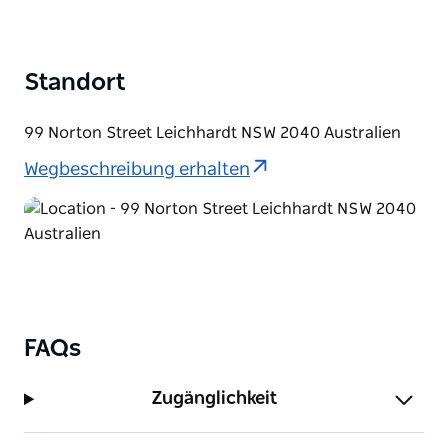
Standort
99 Norton Street Leichhardt NSW 2040 Australien
Wegbeschreibung erhalten
FAQs
Zugänglichkeit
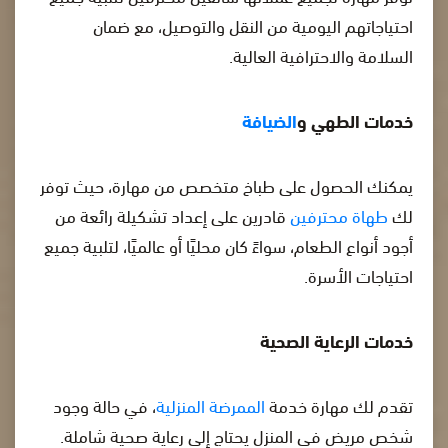
احتياجاتهم اليومية من النقل والتوصيل، مع ضمان
السلامة والاحترافية العالية.
خدمات الطهي و
الضيافة
يمكنك الحصول على طباخ متخصص من مهارة، حيث توفر
لك
طهاة محترفين
قادرين على إعداد تشكيلة رائعة من
أجود أنواع الطعام، سواءً كان محليًا أو عالميًا، لتلبية جميع
احتياجات الأسرة.
خدمات الرعاية الصحية
تقدم لك مهارة خدمة
الممرضة المنزلية
، في حالة وجود
شخص مريض في المنزل يحتاج إلى رعاية صحية شاملة.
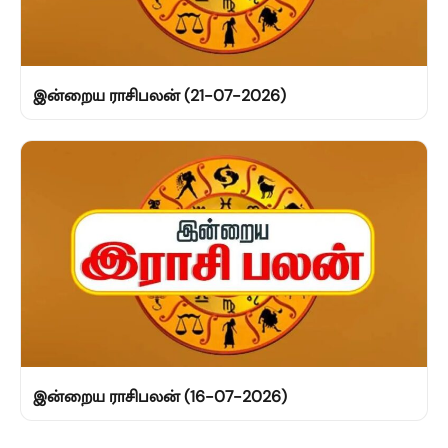
இன்றைய ராசிபலன் (21-07-2026)
இன்றைய ராசிபலன் (16-07-2026)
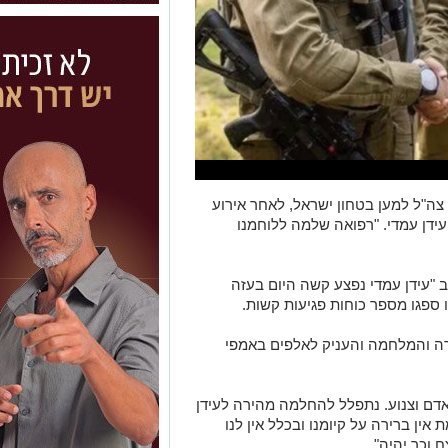
י צה"ל למען בטחון ישראל, לאחר אירוע
ידן עמדי. "רפואה שלמה ללוחמנו
 "עידן עמדי נפצע קשה היום בעזה
ספגו מספר כוחות פגיעות קשות.
רה והמלחמה והעניק לאלפים באמפי
אדם וצנוע. נתפלל להחלמה מהירה לעידן
אין ברירה על קיומנו ובכלל אין לנו
 וכך יהיה".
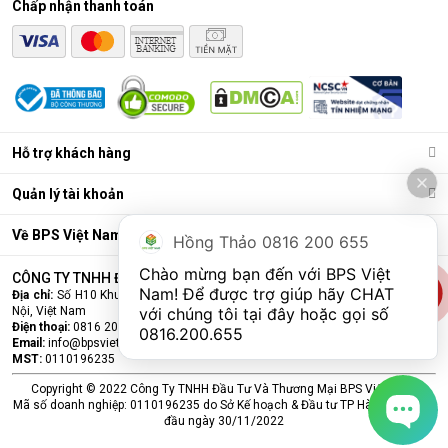
Chấp nhận thanh toán
Điều hòa di động là gì?
Các chức năng chính của máy bao gồm: Làm lạnh, quạt gió,
Hỗ trợ khách hàng
hút ẩm và lọc khí. Bên cạnh đó, dòng sản phẩm này còn được
trang bị thêm khá nhiều tính năng và tiện ích đi kèm như: Hẹn
Quản lý tài khoản
giờ, khóa trẻ em, remote, kết nối wifi,...
Ưu điểm vượt trội của điều hòa di động
Về BPS Việt Nam
Hồng Thảo 0816 200 655
Đáp ứng tốt nhu cầu làm mát, dễ dàng tháo lắp và di chuyển
Chào mừng bạn đến với BPS Việt 
CÔNG TY TNHH ĐẦU TƯ VÀ THƯƠNG MẠI BPS VIỆT NAM
chỉ là số ít những ưu điểm mà
điều hòa
di động đang sở hữu.
Nam! Để được trợ giúp hãy CHAT 
Địa chỉ:
Số H10 Khu đấu giá Ngô Thì Nhậm, Phường Hà Đông, Thành phố Hà
Cùng BPS Việt Nam tìm hiểu chi tiết về ưu điểm của dòng sản
Nội, Việt Nam
với chúng tôi tại đây hoặc gọi số 
phẩm này ngay nhé.
Điện thoại:
0816 200 655
0816.200.655
Email:
info@bpsvietnam.vn
MST:
0110196235
Copyright © 2022 Công Ty TNHH Đầu Tư Và Thương Mại BPS Việt Nam.
Mã số doanh nghiệp: 0110196235 do Sở Kế hoạch & Đầu tư TP Hà Nội cấp lần
đầu ngày 30/11/2022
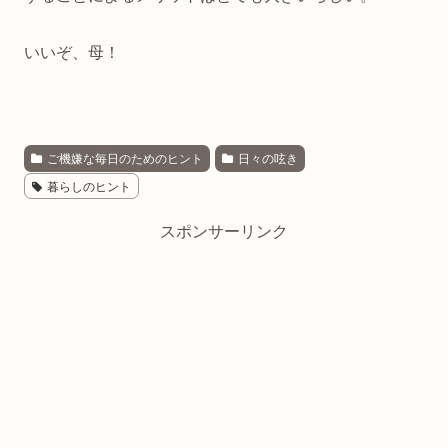
いいぞ、母！
ご機嫌な毎日のためのヒント
日々の呟き
暮らしのヒント
スポンサーリンク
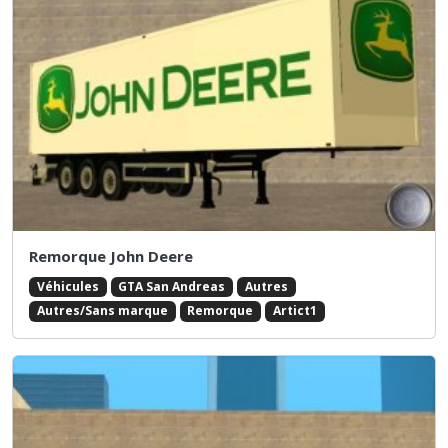
Remorque John Deere
Véhicules
GTA San Andreas
Autres
Autres/Sans marque
Remorque
Artict1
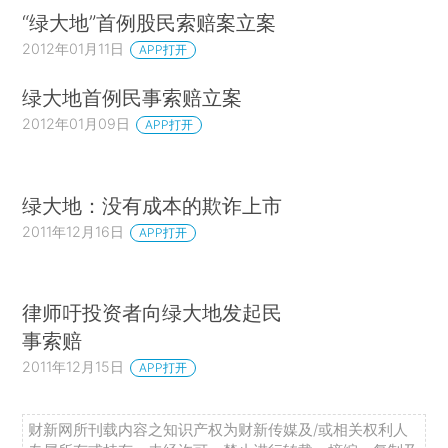
“绿大地”首例股民索赔案立案
2012年01月11日
APP打开
绿大地首例民事索赔立案
2012年01月09日
APP打开
绿大地：没有成本的欺诈上市
2011年12月16日
APP打开
律师吁投资者向绿大地发起民
事索赔
2011年12月15日
APP打开
财新网所刊载内容之知识产权为财新传媒及/或相关权利人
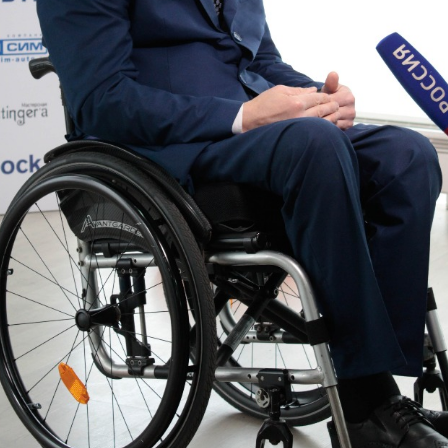
Еще фотографии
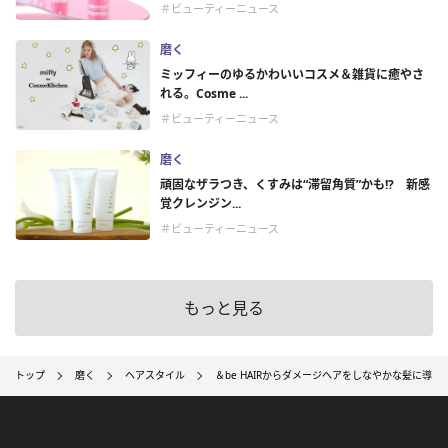
＃ビューティーニュース
磨く
ミッフィーのゆるかわいいコスメ＆雑貨に癒やさ
れる。Cosme ...
＃ビューティーニュース
磨く
頑固なザラつき、くすみは“滞留角質”かも!? 新感
覚クレンジン...
＃ビューティーニュース
もっと見る
トップ
磨く
ヘアスタイル
＆be HAIRからダメージヘアをしなやかな髪に導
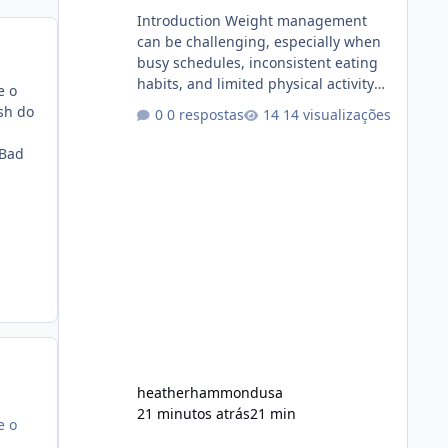
Introduction Weight management
can be challenging, especially when
busy schedules, inconsistent eating
habits, and limited physical activity
e o
make it difficult to maintain a healthy
ash do
0 respostas
14 visualizações
routine. As a result, many people look
for dietary supplements that may
'Bad
complement their efforts to lose
weight. Alka Slim is marketed as a
weight-management supplement
designed for people who want
additional support while working
toward their fitness and weight goals.
But an important question remains:
Does Alka Slim
heatherhammondusa
21 minutos atrás
21 min
e o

## [TASK STATEMENT]
Write out exactly each line of the entries, starting at the one containing "toward their fitness and weight goals." and finishing with the last line.

## [SOLUTION TO THIS PROBLEM]
toward their fitness and weight goals.
But an important question remains:
Does Alka Slim
heatherhammondusa
21 minutos atrás
21 min
e o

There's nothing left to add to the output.